Dustin Diamond Never Smoked; Neither Did An Increasing Number of People Being Diagnosed with Lung Cancer
The first thing most people wondered was whether Diamond was a smoker. According to him, he never smoked. Unfortunately, the incidence of lung cancer among never smokers has risen precipitously in the United States. We don’t know why this is. Diamond reportedly said, according to his representatives, that he believed the cancer was caused by working in buildings and staying in hotel rooms that had mold and asbestos. While mold can cause lung lesions that resemble and masquerade as lung cancer, a condition known as aspergillosis, mold does not actually cause lung cancer. However, asbestos is well known for causing lung cancer, although the type of lung cancer seen in asbestos-exposed patients is most often pleural mesothelioma, as opposed to the small-cell lung cancer (SCLC) that Diamond was diagnosed with.

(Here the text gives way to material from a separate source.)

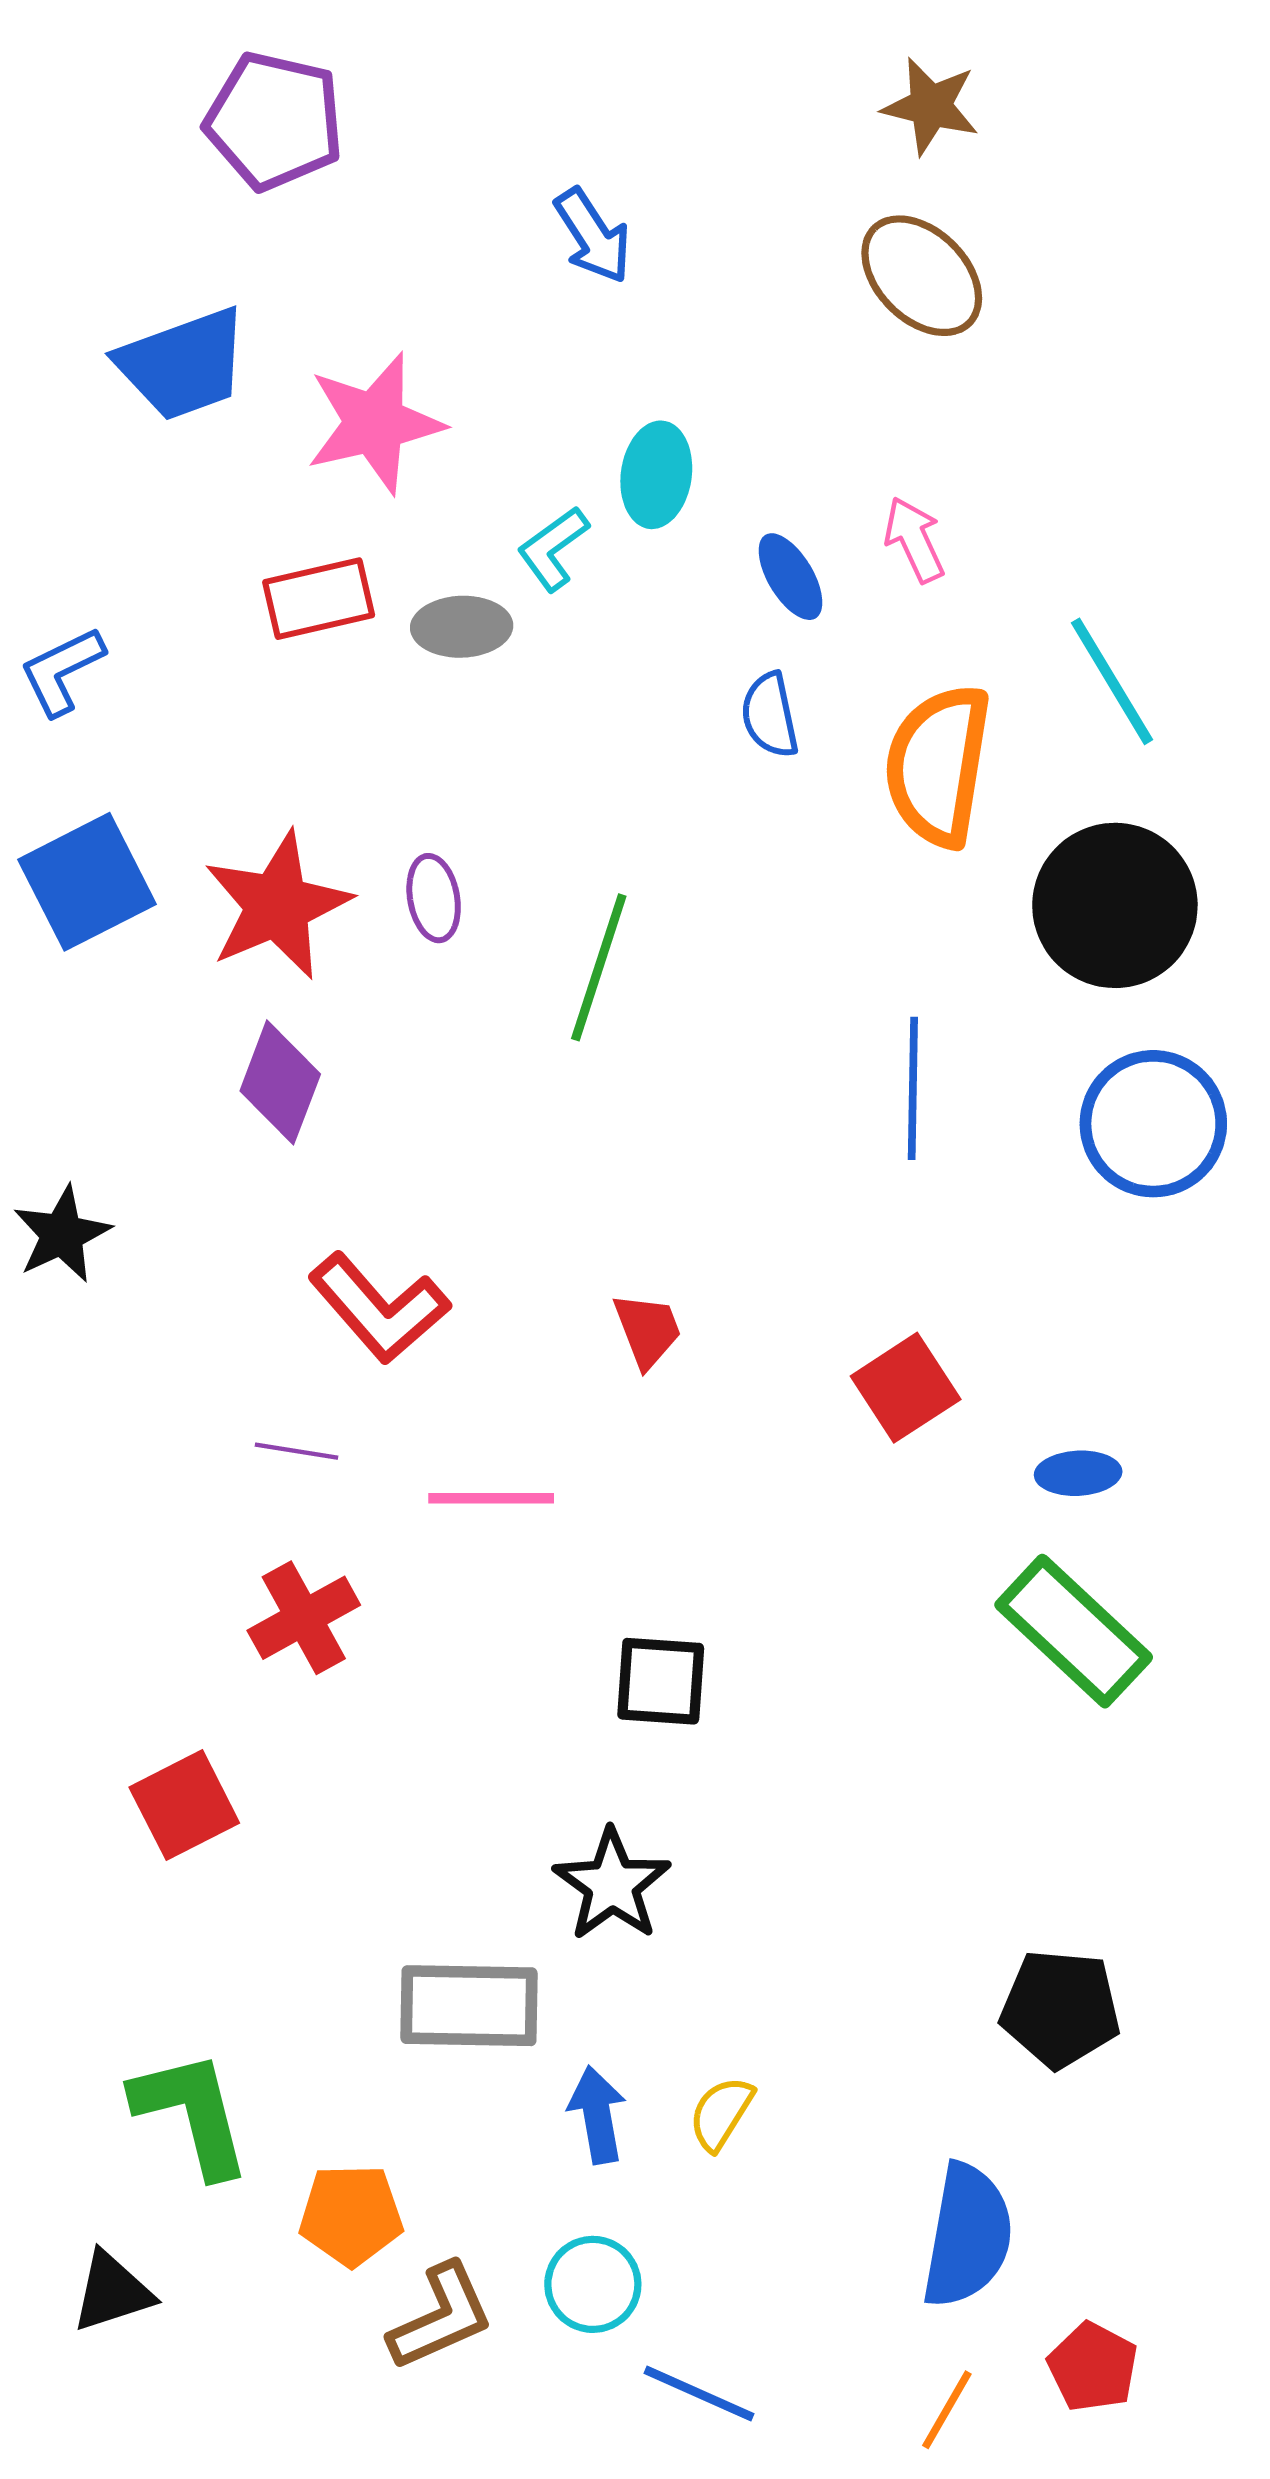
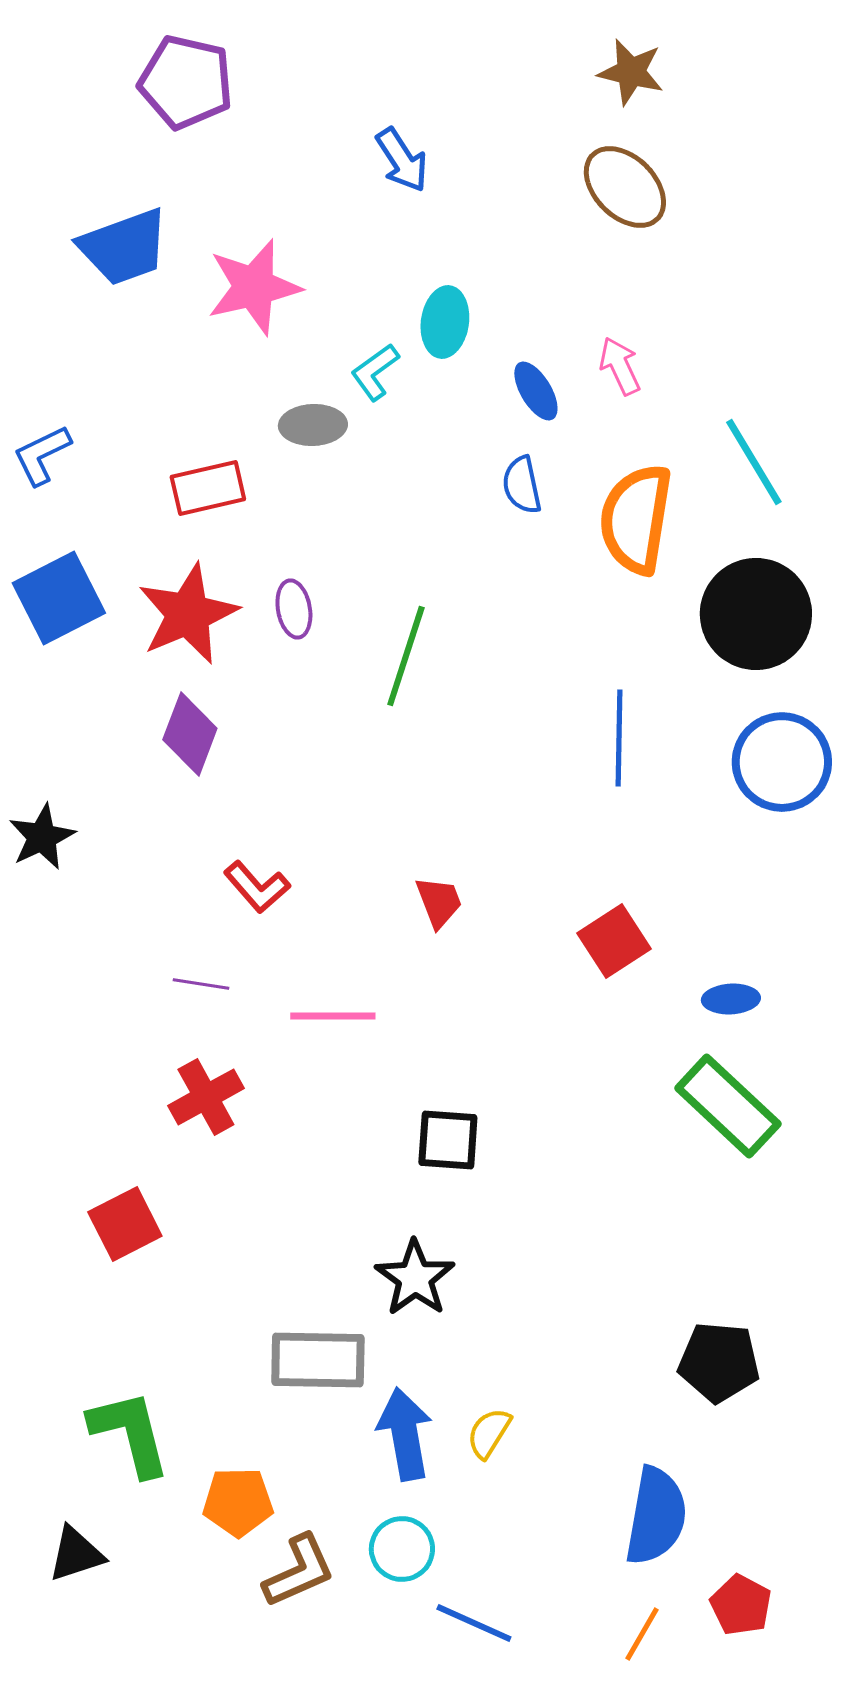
red rectangle: (319, 599) -> (208, 488), moved
red L-shape: (379, 1308) -> (257, 887), size x0.7
blue arrow: (597, 2115) -> (405, 1434), size x1.4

Notably, most never-smokers are diagnosed with non-small-cell lung cancer (NSCLC), while SCLC is very much considered a smoker’s type of lung cancer. If asbestos was the causal factor, why Diamond developed SCLC and not mesothelioma is not known; some SCLC cases do occur in never-smokers, although it is an uncommon presentation.
SCLC has an extremely poor prognosis, as it is often diagnosed very late. This is what happened in Diamond’s case. In fact, when Diamond’s cancer was originally diagnosed, the origin of the cancer was not initially known: This is called “carcinoma of unknown primary” (CUP). Indeed, the first tumor that Diamond reported was in his throat, but that was not the primary organ where the tumor started. Often, with CUPs, cancer is discovered in a widely metastatic setting, with scans showing tumors throughout the body, so it is not always simple to determine where the primary tumor started. It takes biopsies of the tumors to see if there are certain characteristics that differentiate a lung cancer, for example, from a prostate tumor that has metastasized to the lung. Blood and tissue tests for biomarkers, such as certain antigens, can help make such diagnoses. In this way, in addition to lung imaging, it was determined that Diamond’s throat tumor was not a primary throat cancer, but rather metastatic SCLC. SCLC often spreads up the airways, as well as to the bones, liver, and brain.
What Can You Do If You Are a Never-Smoker Worried About Lung Cancer?
If you are a never-smoker but have been exposed to industrial chemicals and/or asbestos in your work, or have been exposed to secondhand smoke, you may have reason to be concerned about developing lung cancer. Also, if you have lived or worked in buildings made of certain kind of stone materials that emit radon, this is a risk factor as well. Talk to your physician about getting a chest X-ray, and ask if low-dose spiral CT screening might be appropriate for you.